The Bay of Pigs – Presented by local historian Jim Segrave-Daly
Wednesday, April 12, 2023 @ 7:00 pm
Join local historian & Radnor Historical Society member Jim Segrave-Daly for a discussion on the April 1961 Bay of Pigs invasion. Learn how John F. Kennedy agreed to plans formulated during the Eisenhower administration, less than three months after JFK’s inauguration, & the lessons JFK learned that paid dividends during the October 1962 Cuban Missile Crisis, as the Cold War deepened.

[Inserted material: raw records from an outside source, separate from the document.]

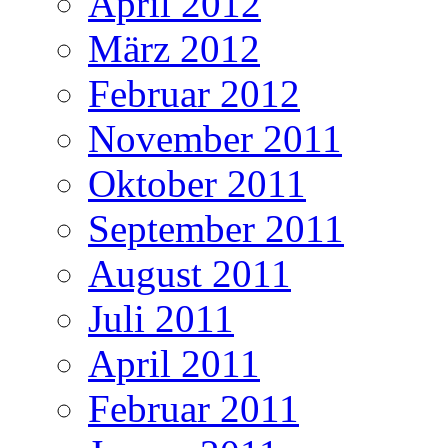
April 2012
März 2012
Februar 2012
November 2011
Oktober 2011
September 2011
August 2011
Juli 2011
April 2011
Februar 2011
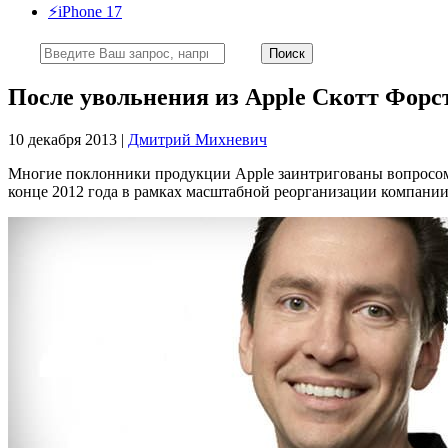
⚡️iPhone 17
После увольнения из Apple Скотт Форс
10 декабря 2013 |
Дмитрий Михневич
Многие поклонники продукции Apple заинтригованы вопросом
конце 2012 года в рамках масштабной реорганизации компани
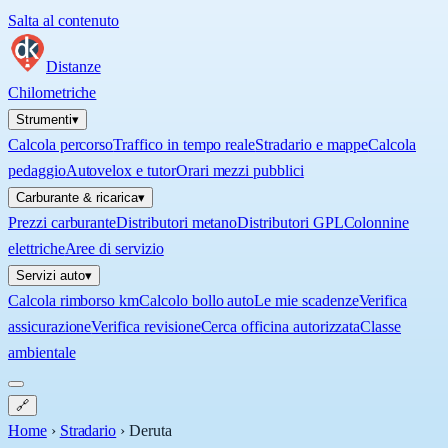
Salta al contenuto
Distanze
Chilometriche
Strumenti
▾
Calcola percorso
Traffico in tempo reale
Stradario e mappe
Calcola
pedaggio
Autovelox e tutor
Orari mezzi pubblici
Carburante & ricarica
▾
Prezzi carburante
Distributori metano
Distributori GPL
Colonnine
elettriche
Aree di servizio
Servizi auto
▾
Calcola rimborso km
Calcolo bollo auto
Le mie scadenze
Verifica
assicurazione
Verifica revisione
Cerca officina autorizzata
Classe
ambientale
🔗
Home
›
Stradario
›
Deruta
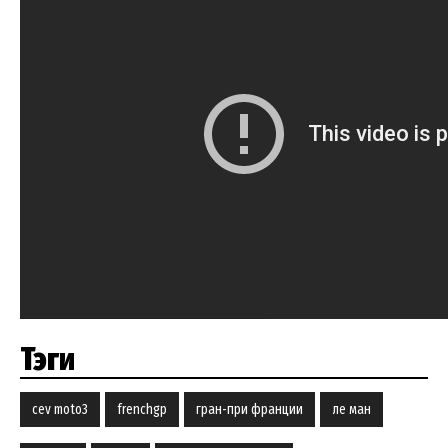
Тэги
cev moto3
frenchgp
гран-при франции
ле ман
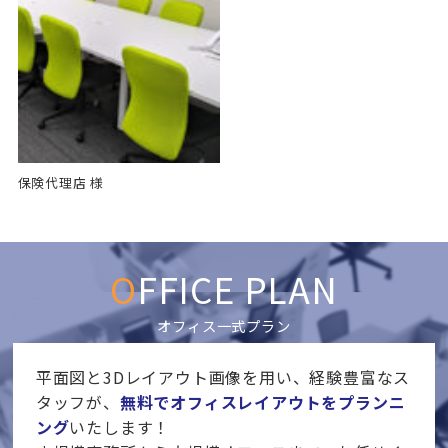
保険代理店 様
OFFICE PLAN
オフィス一式プラン
平面図と3Dレイアウト画像を用い、経験豊富なス
タッフが、
無料でオフィスレイアウトをプランニ
ング
いたします！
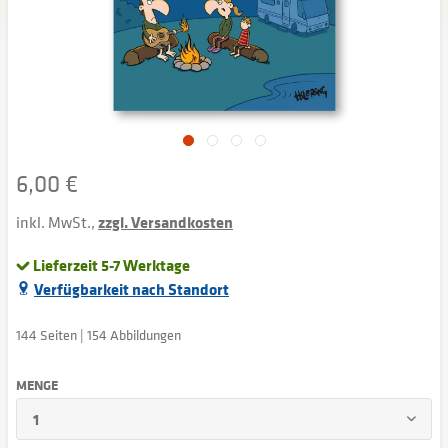
6,00 €
inkl. MwSt.,
zzgl. Versandkosten
Lieferzeit 5-7 Werktage
Verfügbarkeit nach Standort
144 Seiten | 154 Abbildungen
MENGE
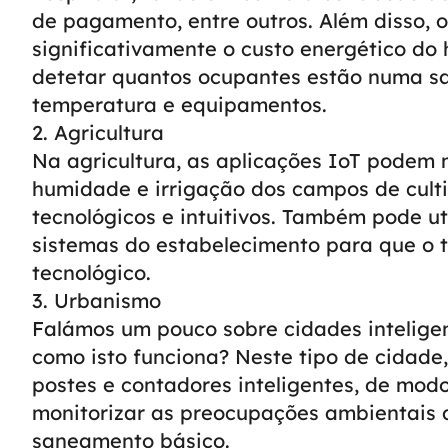
de pagamento, entre outros.
Além disso, 
significativamente o custo energético do
detetar quantos ocupantes estão numa sal
temperatura e equipamentos.
2. Agricultura
Na agricultura, as aplicações IoT podem m
humidade e irrigação dos campos de cult
tecnológicos e intuitivos. Também pode ut
sistemas do estabelecimento para que o 
tecnológico.
3. Urbanismo
Falámos um pouco sobre cidades intelige
como isto funciona? Neste tipo de cidade
postes e contadores inteligentes, de modo 
monitorizar as preocupações ambientais 
saneamento básico.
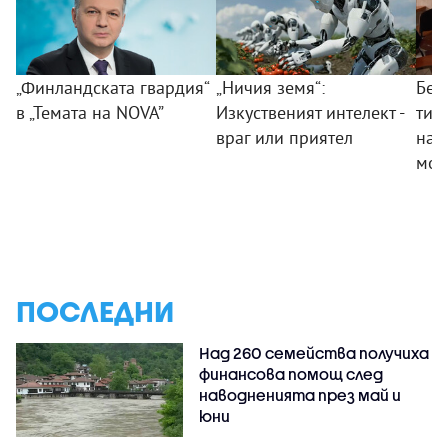
„Финландската гвардия“
„Ничия земя“:
Без
в „Темата на NOVA”
Изкуственият интелект -
тий
враг или приятел
на 
мом
ПОСЛЕДНИ
Над 260 семейства получиха
финансова помощ след
наводненията през май и
юни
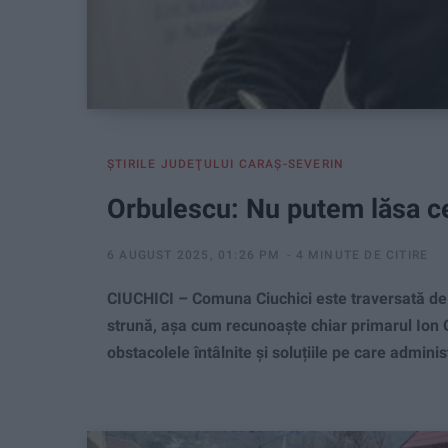
ŞTIRILE JUDEŢULUI CARAŞ-SEVERIN
Orbulescu: Nu putem lăsa ce
6 AUGUST 2025, 01:26 PM
4 MINUTE DE CITIRE
CIUCHICI – Comuna Ciuchici este traversată de 
strună, așa cum recunoaște chiar primarul Ion O
obstacolele întâlnite și soluțiile pe care admin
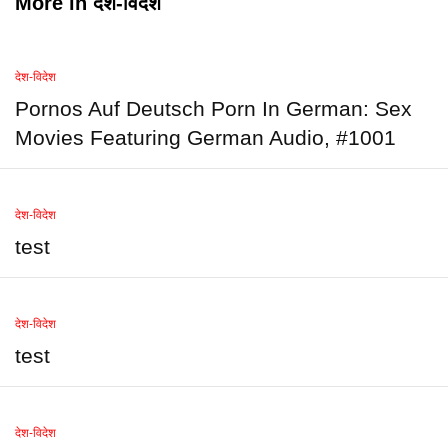
More in
देश-विदेश
देश-विदेश
Pornos Auf Deutsch Porn In German: Sex
Movies Featuring German Audio, #1001
देश-विदेश
test
देश-विदेश
test
देश-विदेश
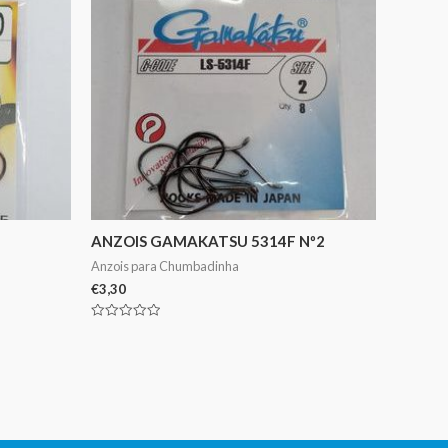
ANZOIS GAMAKATSU 5314F Nº2
Anzois para Chumbadinha
€
3,30
Avaliação
0
de
5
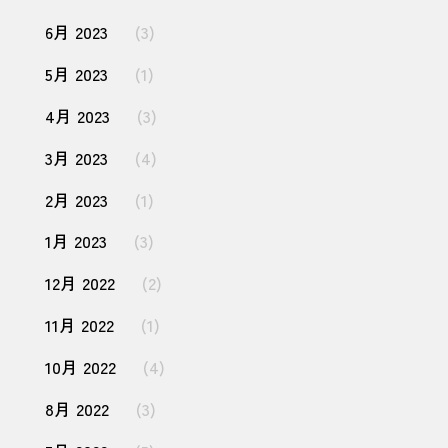
6月 2023
(3)
5月 2023
(1)
4月 2023
(3)
3月 2023
(4)
2月 2023
(1)
1月 2023
(3)
12月 2022
(2)
11月 2022
(1)
10月 2022
(4)
8月 2022
(3)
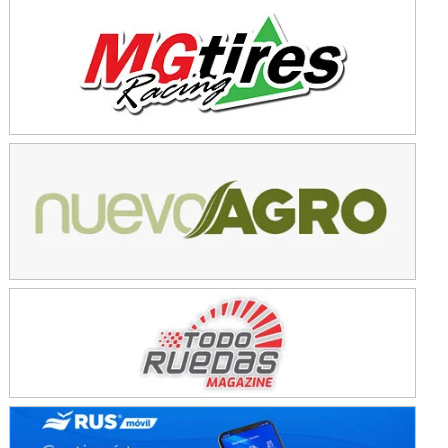
KDO - F6
Ciudad de Trenque Lauquen (Asfalto)
Trenque Lauquen (Buenos Aires)
ENTRERRIANO - F6 (POSTERGADA)
Parque de la Velocidad (Asfalto)
Villaguay (Entre Ríos)
VICTORIENSE - F7
El Cerro (Tierra)
Victoria (Entre Ríos)
PATAGONICO - F6
Moto Club Reginense (Tierra)
Gral. E. Godoy (Río Negro)
CSK - F7
Juventud Unida (Tierra)
Humboldt (Santa Fe)
NORESTE SANTAFESINO - F6
Ciudad de Avellaneda (Asfalto)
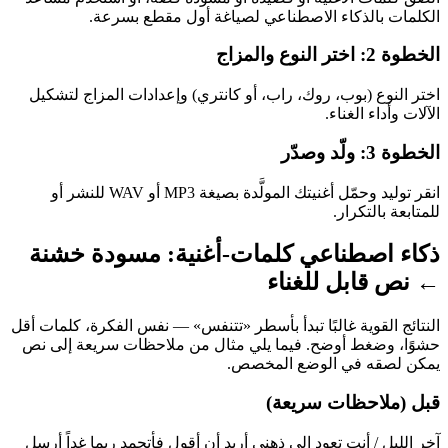
الكلمات بالذكاء الاصطناعي لصياغة أول مقطع بسرعة.
الخطوة 2: اختر النوع والمزاج
اختر النوع (بوب، روك، راب، أو كانتري) وإعدادات المزاج لتشكيل
الآلات وأداء الغناء.
الخطوة 3: ولّد وصدّر
انقر توليد وحمّل أغنيتك المولَّدة بصيغة MP3 أو WAV للنشر أو
للمتابعة بالتكرار.
ذكاء اصطناعي كلمات-أغنية: مسودة خشنة
← نص قابل للغناء
النتائج القوية غالبًا تبدأ بأسطر «تتنفس» — نفس الفكرة، كلمات أقل
حشوًا، وضغط أوضح. فيما يلي مثال من ملاحظات سريعة إلى نص
يمكن لصقه في الوضع المخصص.
قبل (ملاحظات سريعة)
آخر الليل / أنت تعود إلى ذهني أريد أن أقول فأتجمد ربما غداً أرسل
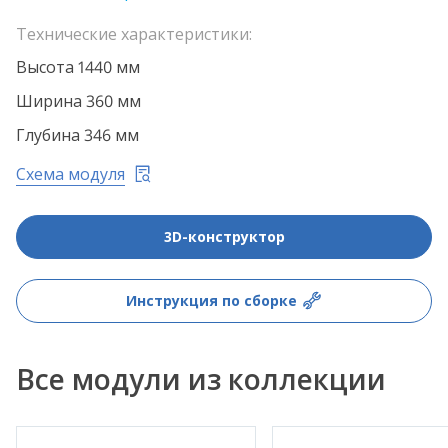
Технические характеристики:
Высота 1440 мм
Ширина 360 мм
Глубина 346 мм
Схема модуля
3D-конструктор
Инструкция по сборке
Все модули из коллекции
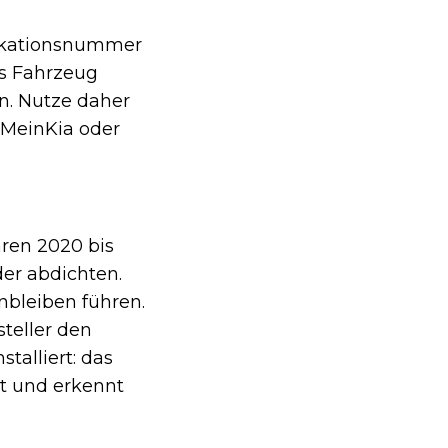
fikationsnummer
des Fahrzeug
en. Nutze daher
 MeinKia oder
hren 2020 bis
der abdichten.
bleiben führen.
teller den
talliert: das
t und erkennt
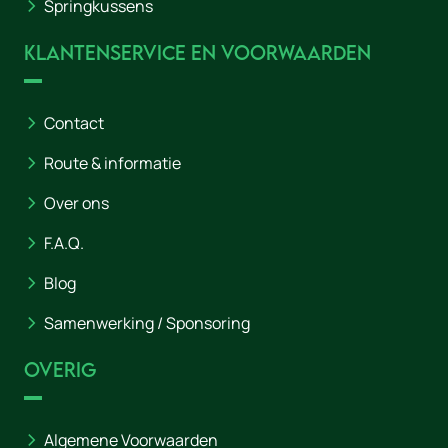
Springkussens
Klantenservice en voorwaarden
Contact
Route & informatie
Over ons
F.A.Q.
Blog
Samenwerking / Sponsoring
Overig
Algemene Voorwaarden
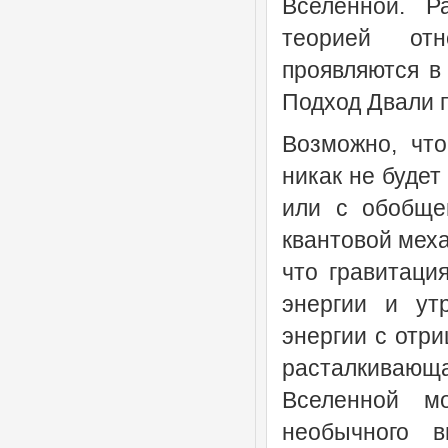
Вселенной. Р
теорией от
проявляются в
Подход Двали 
Возможно, чт
никак не будет
или с обобще
квантовой меха
что гравитаци
энергии и ут
энергии с отр
расталкивающ
Вселенной м
необычного в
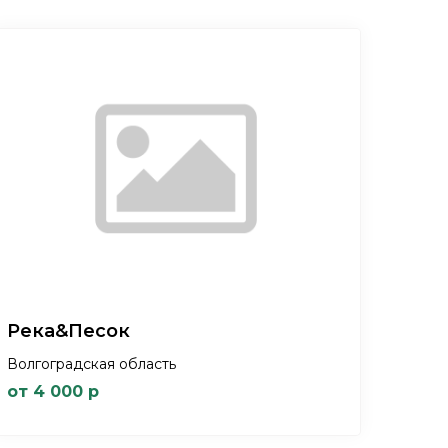
Река&Песок
Волгоградская область
от 4 000 р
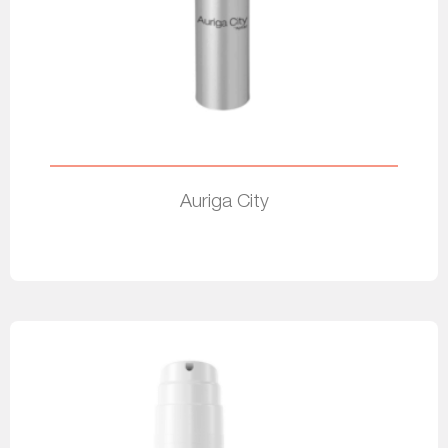
Auriga City
Leer más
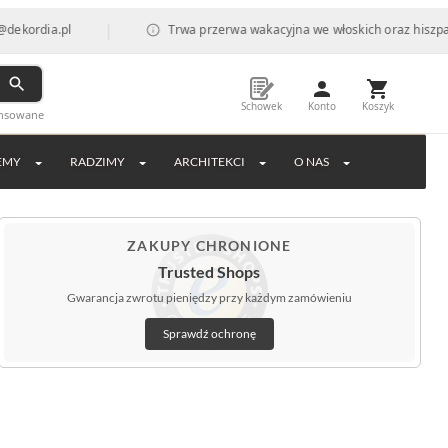
|
pl
Trwa przerwa wakacyjna we włoskich oraz hiszpańskich fab
Schowek
Konto
Koszyk
ansowane
EMY
RADZIMY
ARCHITEKCI
O NAS
ZAKUPY CHRONIONE
Trusted Shops
Gwarancja zwrotu pieniędzy przy każdym zamówieniu
Sprawdź ochronę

Author Talk: Jeffrey I. Richman, Author of Building the Brooklyn Bridge, 1869-1883: An Illustrated History, with Images in 3D
Monday, April 24, 2023, 7:00 pm The Winsor Room, Radnor Memorial Library
On May 24, 1883, New Yorkers and Brooklynites gathered to celebrate an engineering miracle: the long-anticipated opening of the Brooklyn Bridge. Jeffrey Richman’s new book, Building the Brooklyn Bridge: 1869 – 1883, tells the story of the bridge’s construction in over 250 images, many that have never before been published on the printed page. Join him for a visual feast of 19th century photographs, illustrations, engineering drawings, and stereographs that bring this remarkable story to life.
Jeffrey Richman has been fascinated by New York City’s history for as long as he can remember. In 2007, after thirty-three years of practicing law, he became the full-time historian at Brooklyn’s Green-Wood Cemetery. He is the author of three previous books. Books will be available for purchase.